El segundo whisky no logró posar ningún sabor nuevo en su boca, pero le prometió un atontamiento más agradable que el bucle infinito de aquellas dos palabras que se perseguían sin descanso entre sus cejas. Por eso levantó al fin la vista de la barra, se dio la vuelta y se dedicó a estudiar el panorama. Sus ojos, habituados ya a la penumbra, distinguieron con mucho más detalle los rostros y los cuerpos, los cazadores y los perros, los nudos y las anclas de las paredes.

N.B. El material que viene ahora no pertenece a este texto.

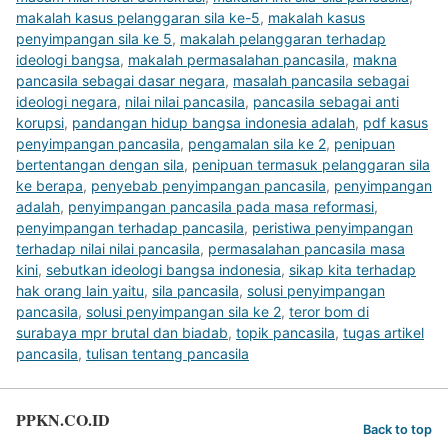
makalah kasus pelanggaran sila ke-5
,
makalah kasus
penyimpangan sila ke 5
,
makalah pelanggaran terhadap
ideologi bangsa
,
makalah permasalahan pancasila
,
makna
pancasila sebagai dasar negara
,
masalah pancasila sebagai
ideologi negara
,
nilai nilai pancasila
,
pancasila sebagai anti
korupsi
,
pandangan hidup bangsa indonesia adalah
,
pdf kasus
penyimpangan pancasila
,
pengamalan sila ke 2
,
penipuan
bertentangan dengan sila
,
penipuan termasuk pelanggaran sila
ke berapa
,
penyebab penyimpangan pancasila
,
penyimpangan
adalah
,
penyimpangan pancasila pada masa reformasi
,
penyimpangan terhadap pancasila
,
peristiwa penyimpangan
terhadap nilai nilai pancasila
,
permasalahan pancasila masa
kini
,
sebutkan ideologi bangsa indonesia
,
sikap kita terhadap
hak orang lain yaitu
,
sila pancasila
,
solusi penyimpangan
pancasila
,
solusi penyimpangan sila ke 2
,
teror bom di
surabaya mpr brutal dan biadab
,
topik pancasila
,
tugas artikel
pancasila
,
tulisan tentang pancasila
PPKN.CO.ID
Back to top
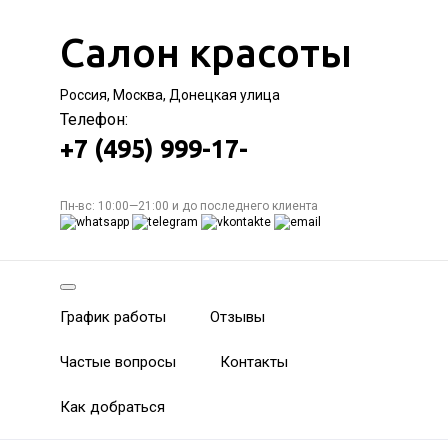
Салон красоты
Россия, Москва, Донецкая улица
Телефон:
+7 (495) 999-17-
Пн-вс: 10:00—21:00 и до последнего клиента
График работы
Отзывы
Частые вопросы
Контакты
Как добраться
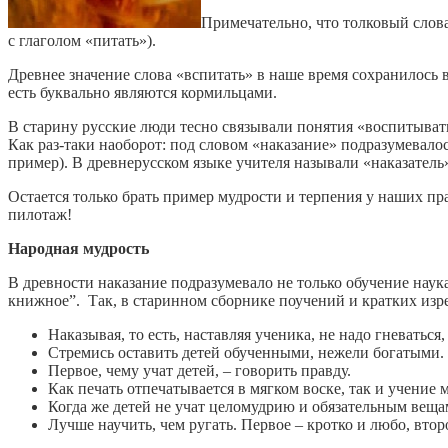
Примечательно, что толковый слов
с глаголом «питать»).
Древнее значение слова «вспитать» в наше время сохранилось в
есть буквально являются кормильцами.
В старину русские люди тесно связывали понятия «воспитывать
Как раз-таки наоборот: под словом «наказание» подразумевалос
пример). В древнерусском языке учителя называли «наказатель
Остается только брать пример мудрости и терпения у наших пр
пилотаж!
Народная мудрость
В древности наказание подразумевало не только обучение наука
книжное”. Так, в старинном сборнике поучений и кратких изре
Наказывая, то есть, наставляя ученика, не надо гневаться
Стремись оставить детей обученными, нежели богатыми.
Первое, чему учат детей, – говорить правду.
Как печать отпечатывается в мягком воске, так и учение 
Когда же детей не учат целомудрию и обязательным вещам,
Лучше научить, чем ругать. Первое – кротко и любо, втор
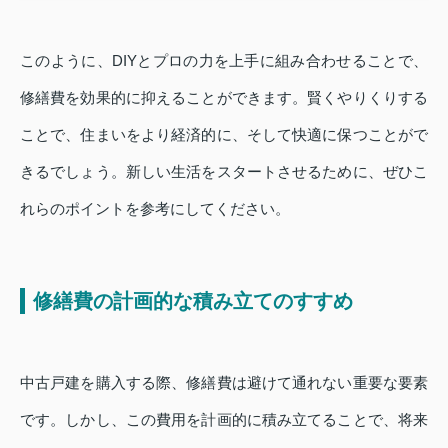
このように、DIYとプロの力を上手に組み合わせることで、
修繕費を効果的に抑えることができます。賢くやりくりする
ことで、住まいをより経済的に、そして快適に保つことがで
きるでしょう。新しい生活をスタートさせるために、ぜひこ
れらのポイントを参考にしてください。
修繕費の計画的な積み立てのすすめ
中古戸建を購入する際、修繕費は避けて通れない重要な要素
です。しかし、この費用を計画的に積み立てることで、将来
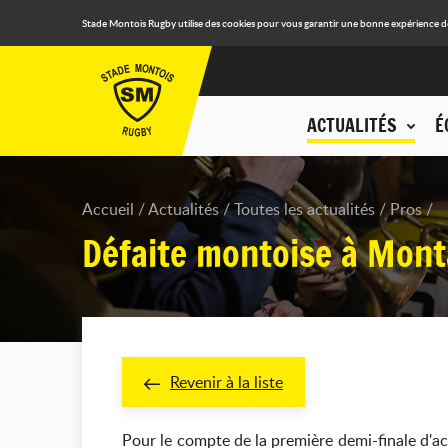
Stade Montois Rugby utilise des cookies pour vous garantir une bonne expérience de n
ACTUALITÉS
É
Accueil
Actualités
Toutes les actualités
Pros
Défaite montoise à Mon
Revenir à la liste
Pour le compte de la première demi-finale d'a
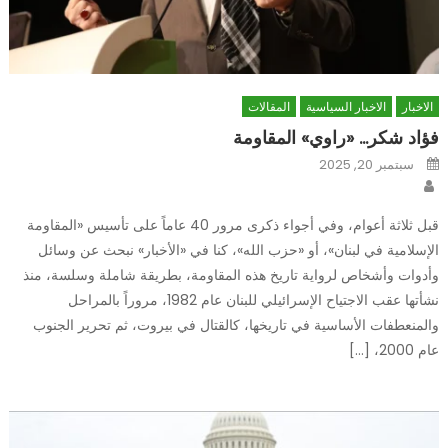
الاخبار
الاخبار السياسية
المقالات
فؤاد شكر… «راوي» المقاومة
Posted
سبتمبر 20, 2025
on
Author
قبل ثلاثة أعوام، وفي أجواء ذكرى مرور 40 عاماً على تأسيس «المقاومة
الإسلامية في لبنان»، أو «حزب الله»، كنا في «الأخبار» نبحث عن وسائل
وأدوات وأشخاص لرواية تاريخ هذه المقاومة، بطريقة شاملة وسلسة، منذ
نشأتها عقب الاجتياح الإسرائيلي للبنان عام 1982، مروراً بالمراحل
والمنعطفات الأساسية في تاريخها، كالقتال في بيروت، ثم تحرير الجنوب
عام 2000، […]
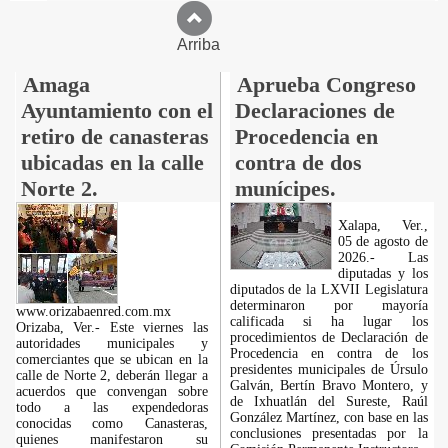
Arriba
Amaga
Aprueba Congreso
Ayuntamiento con el
Declaraciones de
retiro de canasteras
Procedencia en
ubicadas en la calle
contra de dos
Norte 2.
munícipes.
Xalapa, Ver.,
05 de agosto de
2026.- Las
diputadas y los
diputados de la LXVII Legislatura
determinaron por mayoría
www.orizabaenred.com.mx
calificada si ha lugar los
Orizaba, Ver.- Este viernes las
procedimientos de Declaración de
autoridades municipales y
Procedencia en contra de los
comerciantes que se ubican en la
presidentes municipales de Úrsulo
calle de Norte 2, deberán llegar a
Galván, Bertín Bravo Montero, y
acuerdos que convengan sobre
de Ixhuatlán del Sureste, Raúl
todo a las expendedoras
González Martínez, con base en las
conocidas como Canasteras,
conclusiones presentadas por la
quienes manifestaron su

El bar era pequeño, pero no había mucha gente. A su izquierda, Nicanor movía la cabeza con una frecuencia rítmica, constante, como si no acabara de decidirse entre una jovencita muy delgada, con el pelo largo, rubio sucio, los ojos furiosamente subrayados con una raya negra y aspecto de yonqui, que estaba sentada sola en una mesa, y una mujer más mayor, de unos treinta años, pelo corto, aspecto saludable y aire experto, que fumaba de pie, apoyada en la pared. Juan habría elegido a la segunda, pero no tenía intenciones de disputársela a Nicanor, porque no le gustaba lo suficiente como para demostrarse a sí mismo que Charo estaba equivocada. Tampoco le gustaban mucho las dos chicas que había escogido su hermano para hacer el tonto en medio del bar, ni otra mujer con aspecto triste y la cabeza como una escarola, que hablaba con un hombre canoso en una mesa próxima. Entonces, Damián se cansó de bailar y volvió a la barra con sus dos acompañantes, liberando el hueco preciso para que Juan descubriera en el banco del fondo dos piernas estupendas, perfectas, infinitas, que se extendían entre una minifalda de charol rojo y unos zapatos negros de tacón muy alto. Cuando su mirada alcanzó la consistencia de una garantía, la propietaria de las piernas las descruzó, las estiró un momento, descargando todo su peso en la mínima superficie de los tacones, y las dobló antes de levantarse, como si quisiera ofrecer a su admirador un catálogo completo de sus posibilidades. Luego se puso en marcha, salvó el escalón que separaba la antigua pista del resto del local, y echó a andar hacia él muy despacio. Juan recorrió el resto de su cuerpo con los ojos para dictaminar que, en general, estaba a la altura de aquellas dos piernas prodigiosas. No era una mujer joven pero tampoco madura. Tenía la cintura ligera, las caderas muy acentuadas, y un torso delgado, de hombros estrechos, del que brotaban dos pechos redondos, embutidos en un body negro, calado, que les daba una apariencia confitada, golosa, casi comestible.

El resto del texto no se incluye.